• Data to process:
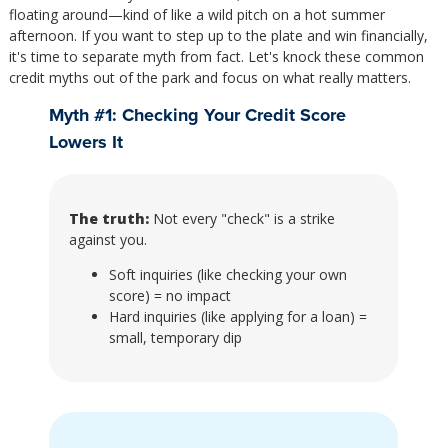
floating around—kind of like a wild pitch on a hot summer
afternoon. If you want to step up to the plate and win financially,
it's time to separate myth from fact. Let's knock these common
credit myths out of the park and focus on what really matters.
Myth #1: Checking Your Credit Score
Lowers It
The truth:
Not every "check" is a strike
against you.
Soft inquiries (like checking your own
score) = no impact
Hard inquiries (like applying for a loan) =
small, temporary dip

--

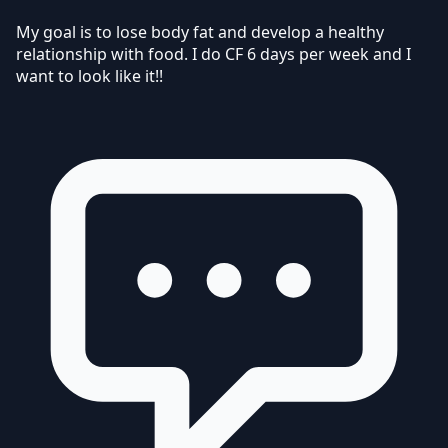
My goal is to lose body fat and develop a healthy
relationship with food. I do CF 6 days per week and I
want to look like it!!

---

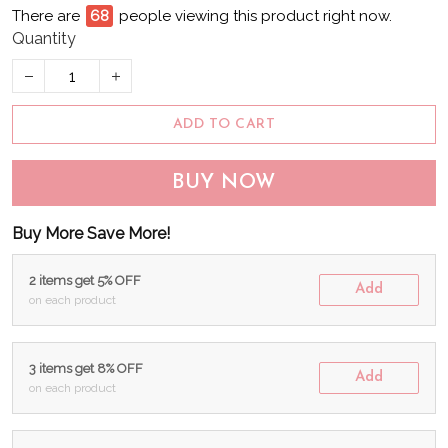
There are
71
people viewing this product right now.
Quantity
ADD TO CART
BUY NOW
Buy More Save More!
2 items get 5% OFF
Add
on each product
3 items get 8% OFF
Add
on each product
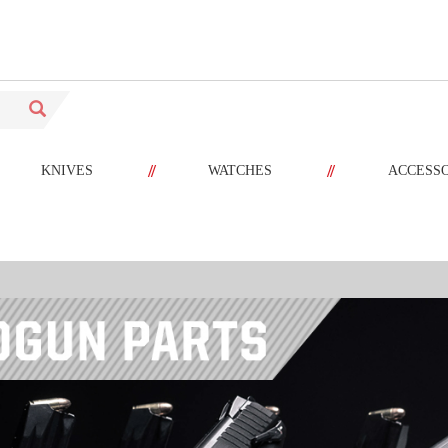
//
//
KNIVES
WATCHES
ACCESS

• Assignment:
From the data above, copy each line that has the string "like".

• Answer to the problem:
floating around—kind of like a wild pitch on a hot summer
Soft inquiries (like checking your own
Hard inquiries (like applying for a loan) =
want to look like it!!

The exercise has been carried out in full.